How to prescribe a limit to response value according to its physical meaning?

melonki · October 2, 2019, 1:15pm

Dear Contributors and Members,
I am trying to apply XGBoost to the assessment of environmental risk, where each variables should be within the zone of reasonableness. For example. the concentration of a certain pollutant should not be less than 0. However, in my model, I got a prediction with few negative values. Is there any way to prescribe a limit to response value when training a model? Or the only thing I can do is change these negative values to zero.

I would greatly appreciate any explanation or suggestions in this matter.

PS: I’m using xgboost 1.0.0.1 in R 3.6.1.

With kind regards,
Melonki

hcho3 · October 3, 2019, 3:34am

I don’t think this is currently possible.
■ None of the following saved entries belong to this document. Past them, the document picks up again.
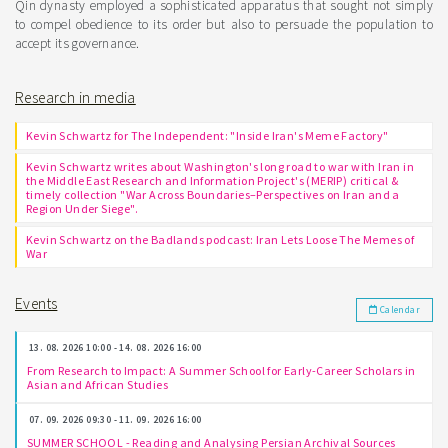
Qin dynasty employed a sophisticated apparatus that sought not simply
to compel obedience to its order but also to persuade the population to
accept its governance.
Research in media
Kevin Schwartz for The Independent: "Inside Iran's Meme Factory"
Kevin Schwartz writes about Washington's long road to war with Iran in
the Middle East Research and Information Project's (MERIP) critical &
timely collection "War Across Boundaries–Perspectives on Iran and a
Region Under Siege".
Kevin Schwartz on the Badlands podcast: Iran Lets Loose The Memes of
War
Events
Calendar
13. 08. 2026 10:00 - 14. 08. 2026 16:00
From Research to Impact: A Summer School for Early-Career Scholars in
Asian and African Studies
07. 09. 2026 09:30 - 11. 09. 2026 16:00
SUMMER SCHOOL - Reading and Analysing Persian Archival Sources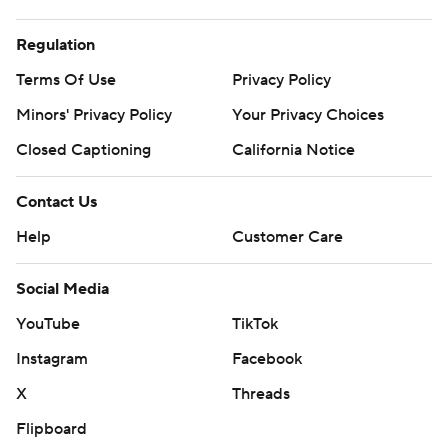
Regulation
Terms Of Use
Privacy Policy
Minors' Privacy Policy
Your Privacy Choices
Closed Captioning
California Notice
Contact Us
Help
Customer Care
Social Media
YouTube
TikTok
Instagram
Facebook
X
Threads
Flipboard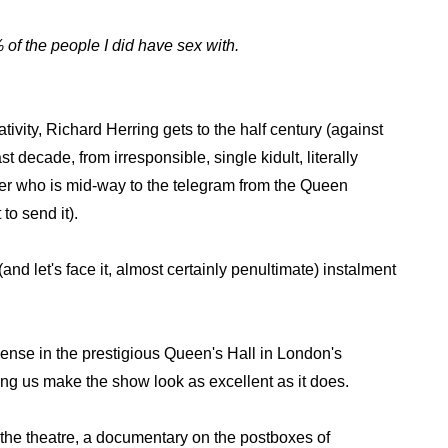
% of the people I did have sex with.
tivity, Richard Herring gets to the half century (against
t decade, from irresponsible, single kidult, literally
ather who is mid-way to the telegram from the Queen
to send it).
 (and let's face it, almost certainly penultimate) instalment
ense in the prestigious Queen's Hall in London's
ting us make the show look as excellent as it does.
 the theatre, a documentary on the postboxes of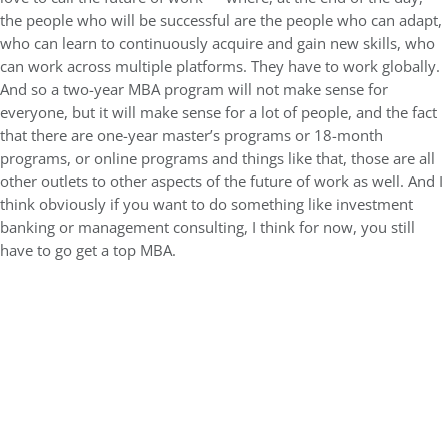
the people who will be successful are the people who can adapt,
who can learn to continuously acquire and gain new skills, who
can work across multiple platforms. They have to work globally.
And so a two-year MBA program will not make sense for
everyone, but it will make sense for a lot of people, and the fact
that there are one-year master’s programs or 18-month
programs, or online programs and things like that, those are all
other outlets to other aspects of the future of work as well. And I
think obviously if you want to do something like investment
banking or management consulting, I think for now, you still
have to go get a top MBA.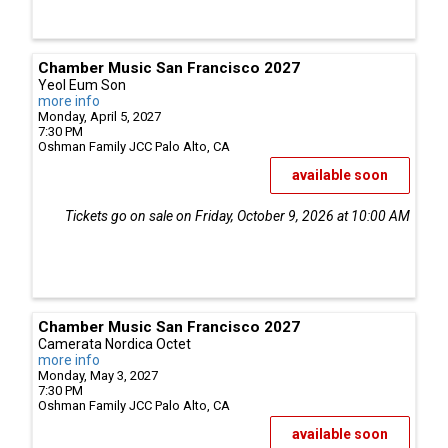
Chamber Music San Francisco 2027
Yeol Eum Son
more info
Monday, April 5, 2027
7:30 PM
Oshman Family JCC
Palo Alto,
CA
available soon
Tickets go on sale on Friday, October 9, 2026 at 10:00 AM
Chamber Music San Francisco 2027
Camerata Nordica Octet
more info
Monday, May 3, 2027
7:30 PM
Oshman Family JCC
Palo Alto,
CA
available soon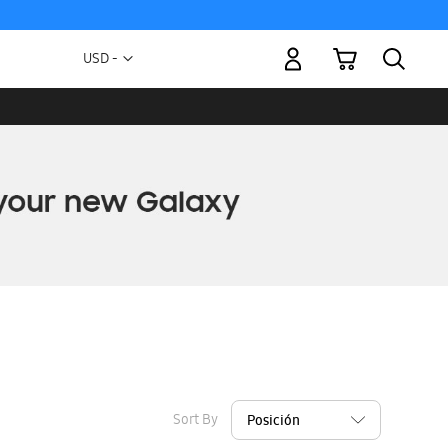
My Cart
Currency
USD -
US
Dollar
Sort By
We’d need to add new loss (objective) functions that is somehow truncated, such as Truncated normal distribution.

jrinne · October 3, 2019, 1:48pm

I thought trees did not extrapolate.

Wouldn’t this suggest that there must be some negative values for the pollutant (using your example) in the training labels?

Considering the if-else logic of a tree, how does a split arrive at a mean (rsme metric) or median (mae metric) value for a leaf of less than 0 if every single label in the training data is greater than zero?

Maybe I am missing something but if I am not it seems the answer might be to remove what would be truly legitimate outliers from the training data. Legitimate in that they are erroneous. Erroneous, as you say, in that the pollutant cannot be less than zero.

thvasilo · October 4, 2019, 1:14pm

@jrinne in boosting there might be predicted values outside the observed, see this SO question.

@melonki You can try to enforce non-negative values, for example try using a Gamma objective, if it fits your problem (for example long-tail distributed dependent), or log-transforming the dependent before training.

See the Objective part of the learning task parameters.